A social work professor said she suffered years of harassment and that the school leader told her to stop pursuing her administrative complaint.

(CN) — Reversing a lower court, the 10th Circuit on Monday granted qualified immunity to the president of Wichita State University in a former professor’s sexual harassment complaint.

Social work professor Dr. Karen Countryman-Roswurm claimed then-provost and current university president Dr. Richard Muma failed to intervene when coworkers tried to discredit her work by accusing her of sleeping her way into a promotion. A three-judge 10th Circuit panel sided with Muma in finding he had no duty to intervene while the university was investigating Countryman-Roswurm’s claims.

"Dr. Countryman-Roswurm opposes qualified immunity on the ground that Dr. Muma acquiesced in the harassment. But these precedents didn’t involve acquiescence when the institution itself was already investigating the same complaint,” U.S. Circuit Judge Robert E. Bacharach wrote in Monday's nine-page opinion.

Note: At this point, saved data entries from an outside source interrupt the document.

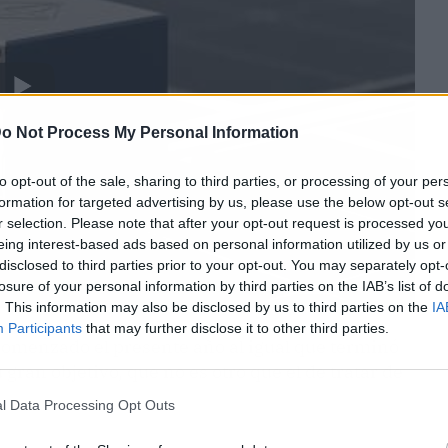
o Not Process My Personal Information
to opt-out of the sale, sharing to third parties, or processing of your per
formation for targeted advertising by us, please use the below opt-out s
r selection. Please note that after your opt-out request is processed y
eing interest-based ads based on personal information utilized by us or
disclosed to third parties prior to your opt-out. You may separately opt-
losure of your personal information by third parties on the IAB’s list of
. This information may also be disclosed by us to third parties on the
IA
Participants
that may further disclose it to other third parties.
omenzado el presente año al igual que terminó
ran objetivo, que no es otro que el de tratar de
l Data Processing Opt Outs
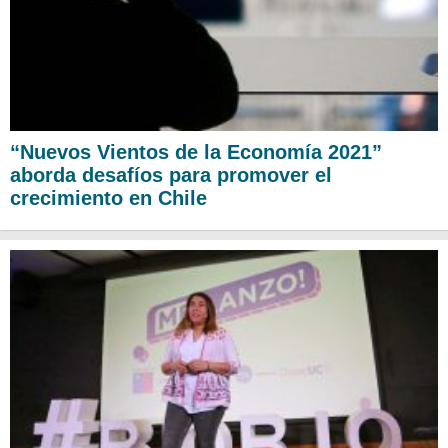
“Nuevos Vientos de la Economía 2021”
aborda desafíos para promover el
crecimiento en Chile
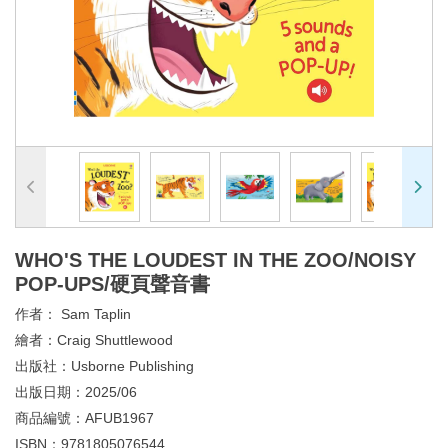
WHO'S THE LOUDEST IN THE ZOO/NOISY
POP-UPS/硬頁聲音書
作者：
Sam Taplin
繪者：
Craig Shuttlewood
出版社：
Usborne Publishing
出版日期：
2025/06
商品編號：
AFUB1967
ISBN：
9781805076544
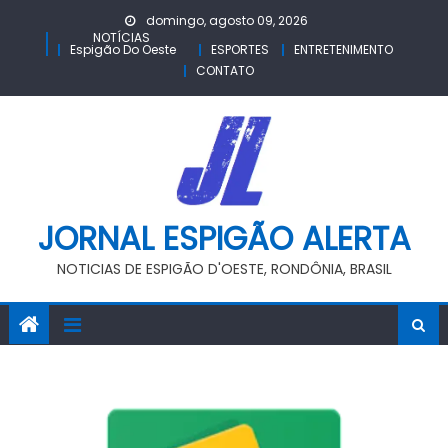
Skip
domingo, agosto 09, 2026
to
NOTÍCIAS
Espigão Do Oeste
ESPORTES
ENTRETENIMENTO
content
CONTATO
JORNAL ESPIGÃO ALERTA
NOTICIAS DE ESPIGÃO D'OESTE, RONDÔNIA, BRASIL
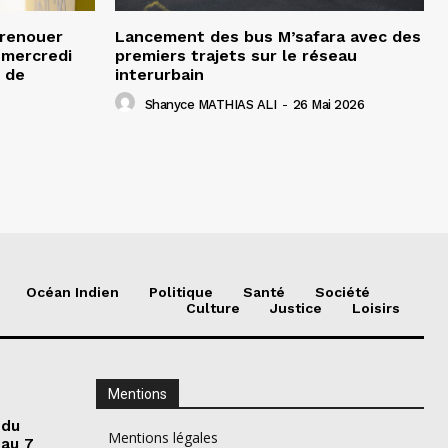
 renouer
Lancement des bus M’safara avec des
e mercredi
premiers trajets sur le réseau
 de
interurbain
Shanyce MATHIAS ALI
-
26 Mai 2026
Océan Indien
Politique
Santé
Société
Culture
Justice
Loisirs
Mentions
 du
Mentions légales
 au 7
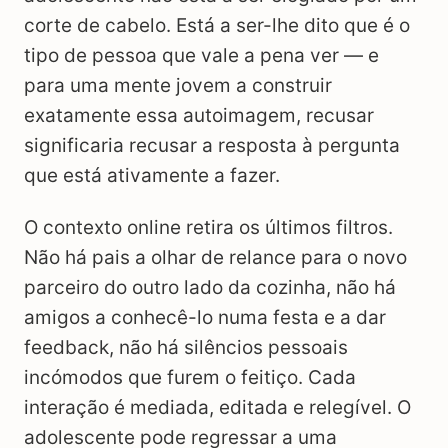
corte de cabelo. Está a ser-lhe dito que é o
tipo de pessoa que vale a pena ver — e
para uma mente jovem a construir
exatamente essa autoimagem, recusar
significaria recusar a resposta à pergunta
que está ativamente a fazer.
O contexto online retira os últimos filtros.
Não há pais a olhar de relance para o novo
parceiro do outro lado da cozinha, não há
amigos a conhecê-lo numa festa e a dar
feedback, não há silêncios pessoais
incómodos que furem o feitiço. Cada
interação é mediada, editada e relegível. O
adolescente pode regressar a uma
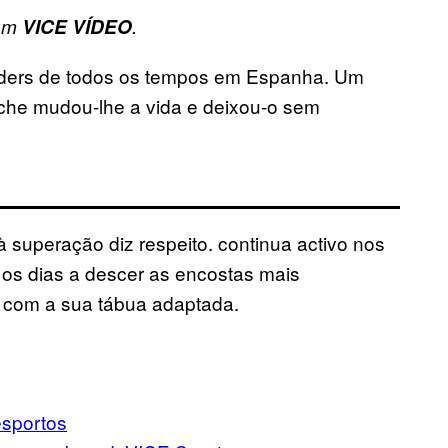
 em
VICE VÍDEO
.
rders de todos os tempos em Espanha. Um
nche mudou-lhe a vida e deixou-o sem
à superação diz respeito. continua activo nos
 os dias a descer as encostas mais
, com a sua tábua adaptada.
sportos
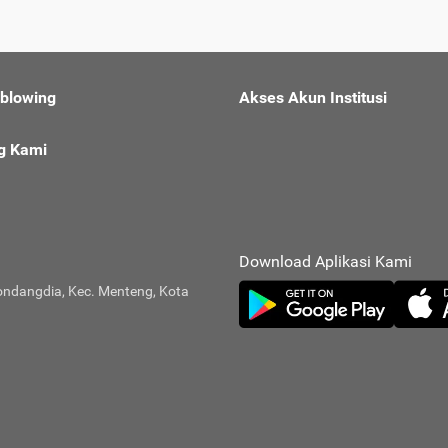
eblowing
Akses Akun Institusi
g Kami
Download Aplikasi Kami
ondangdia, Kec. Menteng, Kota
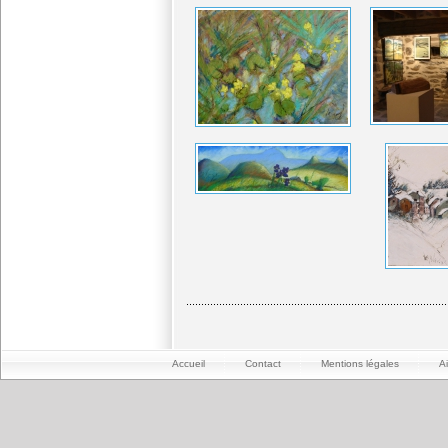
Accueil
Contact
Mentions légales
A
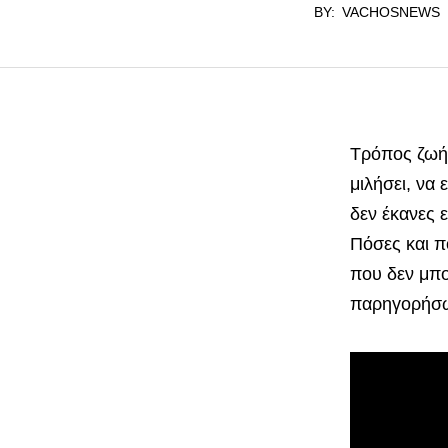
BY:
VACHOSNEWS
Τρόπος ζωής
μιλήσει, να
δεν έκανες 
Πόσες και π
που δεν μπο
παρηγορήσω 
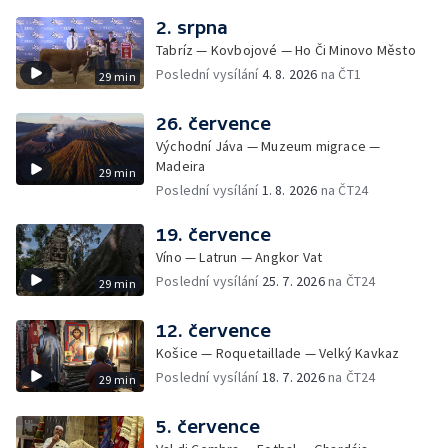
2. srpna
Tabríz — Kovbojové — Ho Či Minovo Město
Poslední vysílání
4. 8. 2026
na ČT1
29 min
26. července
Východní Jáva — Muzeum migrace —
Madeira
29 min
Poslední vysílání
1. 8. 2026
na ČT24
19. července
Víno — Latrun — Angkor Vat
Poslední vysílání
25. 7. 2026
na ČT24
29 min
12. července
Košice — Roquetaillade — Velký Kavkaz
Poslední vysílání
18. 7. 2026
na ČT24
29 min
5. července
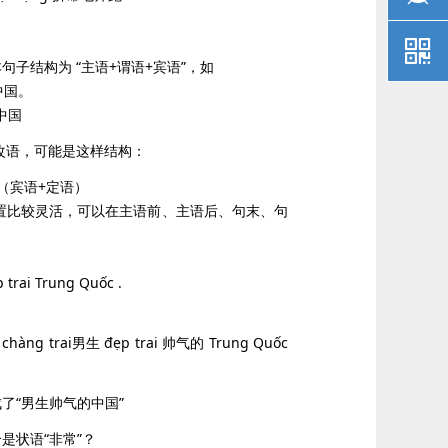
낃
句子结构为 “主语+谓语+宾语”，如
欢中国。
 中国
改语，可能是这样结构：
（宾语+定语）
置比较灵活，可以在主语前、主语后、句末、句
p trai Trung Quốc .
chàng trai男生 đẹp trai 帅气的 Trung Quốc
了“男生帅气的中国”
是状语“非常”？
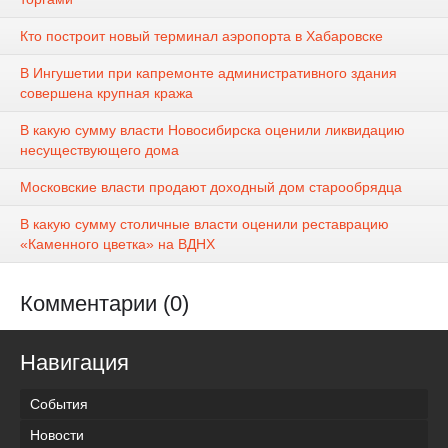
Кто построит новый терминал аэропорта в Хабаровске
В Ингушетии при капремонте административного здания
совершена крупная кража
В какую сумму власти Новосибирска оценили ликвидацию
несуществующего дома
Московские власти продают доходный дом старообрядца
В какую сумму столичные власти оценили реставрацию
«Каменного цветка» на ВДНХ
Комментарии (0)
Навигация
События
Новости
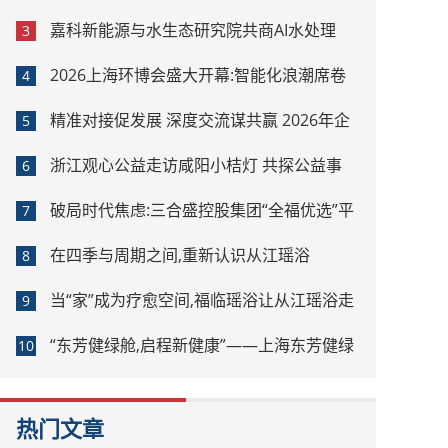
嘉科新能源与水生态研究院共商AI水处理
3
2026上海环博会盛大开幕:智能化浪潮席卷
4
环保产业
精准对接促发展 深度交流谋共赢 2026年企
5
业投融资交流活动第二期圆满举行
浙江观心公益走访咸阳小桔灯 共探公益事
6
业可持续发展新路径
破局时代焦虑:三合盛控股集团“全福优选”平
7
台正式启航
在四季与周期之间,重新认识从江瑶浴
8
当“家”成为疗愈空间,福临瑶浴让从江瑶浴走
9
进日常生活
“东芳健绿舱,启程新健康”——上海东芳健绿
10
AI智能养身舱品牌发布会圆满成功
热门文章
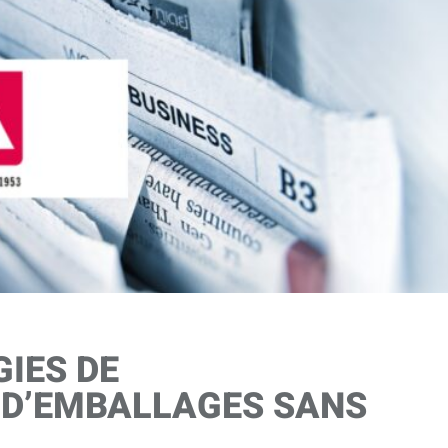
GIES DE
D’EMBALLAGES SANS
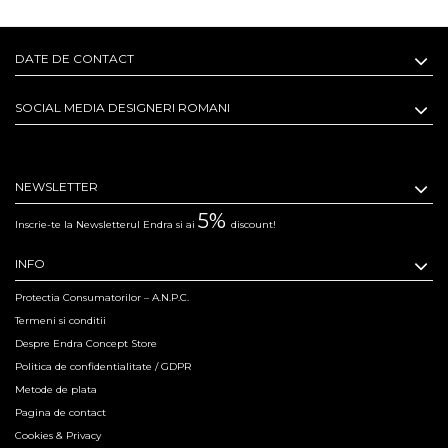
DATE DE CONTACT
SOCIAL MEDIA DESIGNERI ROMANI
NEWSLETTER
5%
Inscrie-te la Newsletterul Endra si ai
discount!
INFO
Protectia Consumatorilor – A.N.P.C.
Termeni si conditii
Despre Endra Concept Store
Politica de confidentialitate / GDPR
Metode de plata
Pagina de contact
Cookies & Privacy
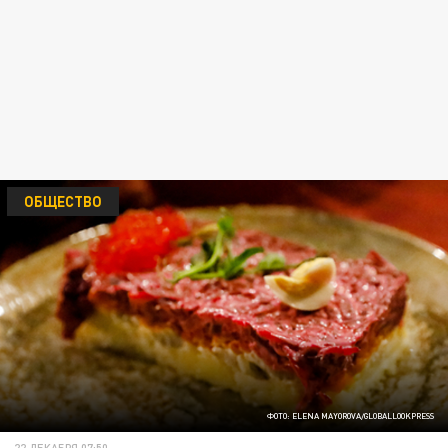
ОБЩЕСТВО
ФОТО: ELENA MAYOROVA/GLOBALLOOKPRESS
22 ДЕКАБРЯ 07:50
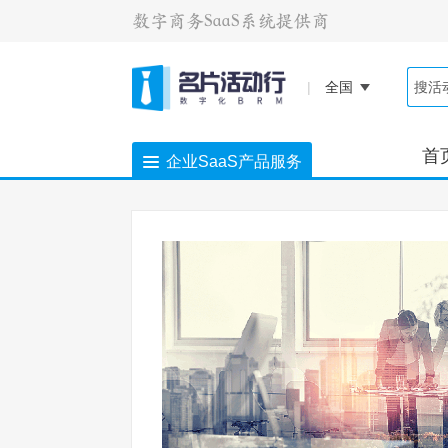
|
全国
首
企业SaaS产品服务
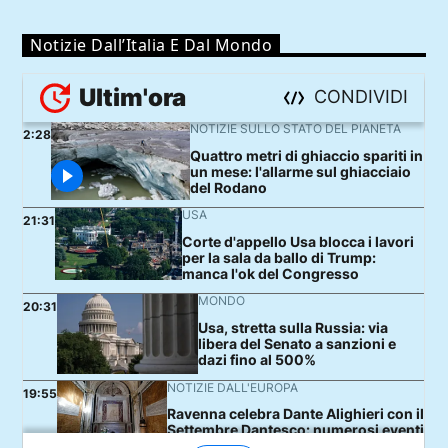
Notizie Dall’Italia E Dal Mondo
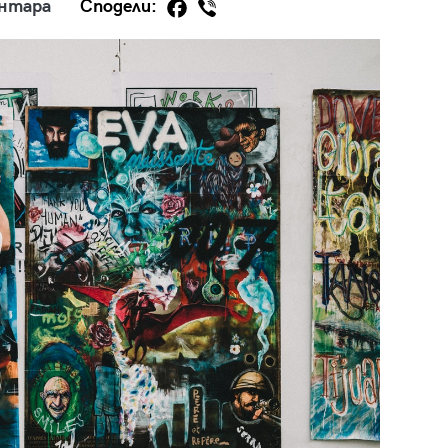
ентара
Сподели:
29
/29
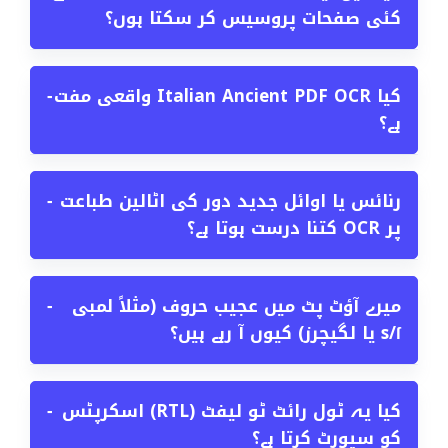
کئی صفحات پروسیس کر سکتا ہوں؟
کیا Italian Ancient PDF OCR واقعی مفت
−
ہے؟
رنائس یا اوائل جدید دور کی اٹالین طباعت
−
پر OCR کتنا درست ہوتا ہے؟
میرے آؤٹ پٹ میں عجیب حروف (مثلاً لمبی
−
s/ſ یا لگیچرز) کیوں آ رہے ہیں؟
کیا یہ ٹول رائٹ ٹو لیفٹ (RTL) اسکرپٹس
−
کو سپورٹ کرتا ہے؟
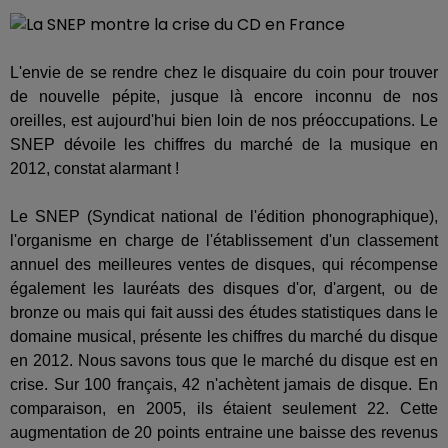
L'envie de se rendre chez le disquaire du coin pour trouver
de nouvelle pépite, jusque là encore inconnu de nos
oreilles, est aujourd'hui bien loin de nos préoccupations. Le
SNEP dévoile les chiffres du marché de la musique en
2012, constat alarmant !
Le SNEP (Syndicat national de l'édition phonographique),
l'organisme en charge de l'établissement d'un classement
annuel des meilleures ventes de disques, qui récompense
également les lauréats des disques d'or, d'argent, ou de
bronze ou mais qui fait aussi des études statistiques dans le
domaine musical, présente les chiffres du marché du disque
en 2012. Nous savons tous que le marché du disque est en
crise. Sur 100 français, 42 n'achètent jamais de disque. En
comparaison, en 2005, ils étaient seulement 22. Cette
augmentation de 20 points entraine une baisse des revenus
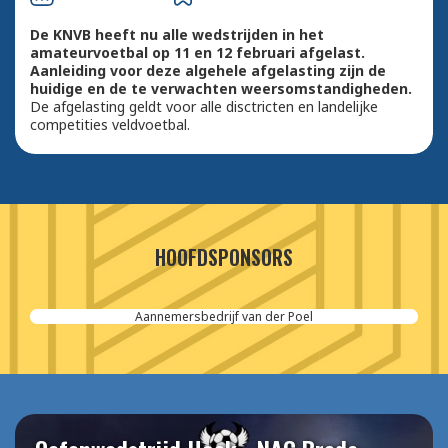
De KNVB heeft nu alle wedstrijden in het
amateurvoetbal op 11 en 12 februari afgelast.
Aanleiding voor deze algehele afgelasting zijn de
huidige en de te verwachten weersomstandigheden.
De afgelasting geldt voor alle disctricten en landelijke
competities veldvoetbal.
HOOFDSPONSORS
Aannemersbedrijf van der Poel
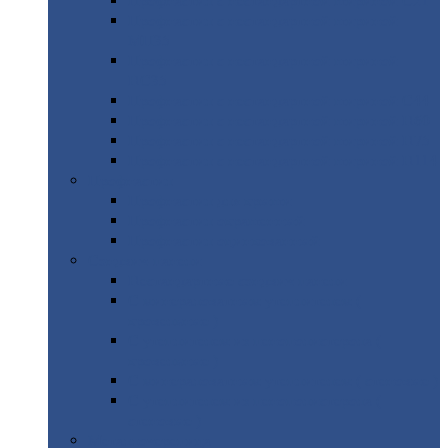
Профнастил
с нестандартной шириной С21
Профнастил
с нестандартной шириной
МП35
Профнастил
с нестандартной шириной
НС35
Профнастил
с нестандартной шириной С44
Профнастил
с нестандартной шириной Н60
Профнастил
с нестандартной шириной Н75
Профнастил
с нестандартной шириной Н114
Профнастил
Профнастил
для крыши
Профнастил
окрашенный
Профнастил
оцинкованный
Сэндвич-панели
Нестандартные
сэндвич панели
С
минераловатным утеплителем (
кровельные )
С
утеплителем из пенополистерола (
кровельные )
С
минераловатным утеплителем ( стеновые )
С
утеплителем из пенополистерола (
стеновые )
Металлочерепица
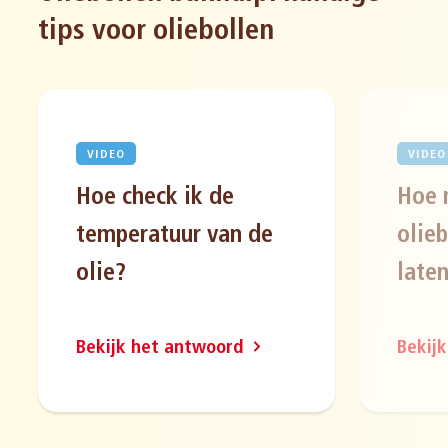
tips voor oliebollen
VIDEO
VIDEO
Hoe check ik de
Hoe 
temperatuur van de
olie
olie?
laten
Bekijk het antwoord
Bekij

“Dr. Countryman-Roswurm acknowledges that the university was investigating her complaints through the Office of Institutional Equity and Compliance, which had been designated to monitor and oversee implementation of equal opportunity law and compliance with Title IX,” the Barack Obama appointee continued.

Countryman-Roswurm started working at Wichita State University’s School of Social Work in 2013 as a full-time assistant professor. At the dean’s suggestion, she established and led the Center for Combating Human Trafficking.

The department chair said she must have slept with her supervisor to obtain the position.

Although she ultimately obtained tenure, Countryman-Roswurm said the rumor damaged her reputation and that she was subjected to harassment throughout her employment. In 2018, she filed a formal complaint with the university.

“Dr. Countryman-Roswurm downplays the university’s investigation as a ‘sham.’ But in the complaint, she did not allege that Dr. Muma had regarded the university’s investigation as a sham,” Bacharach wrote. “Without such an allegation, Dr. Countryman-Roswurm hasn’t shown how deficiencies in the investigation would have alerted Dr. Muma to a constitutional duty to act.”

Years before she sued, Muma advised Countryman-Roswurm to drop her complaint and even tried to get her to sign a nondisclosure agreement, according to court documents. Since Kansas’ statute of limitations only extends two years, the 10th Circuit found Countryman-Roswurm couldn’t sue Muma over the incident.

In October 2020, the university removed Countryman-Roswurm from her director position and closed the Center for Combating Human Trafficking. One year later, on Oct. 25, 2021, Countryman-Roswurm sued Wichita State, along with Muma and other colleagues under the state Civil Rights Act and federal Title IX.

A federal judge previously granted qualified immunity to all other individual defendants, but the case remains intact against Wichita State University as an entity.

Attorneys representing the parties did not immediately respond to requests for comment.

Obama-appointed U.S. Circuit Judge Gregory Phillips and George W. Bush-appointed U.S. Circuit Judge Gregory Phillips rounded out the panel.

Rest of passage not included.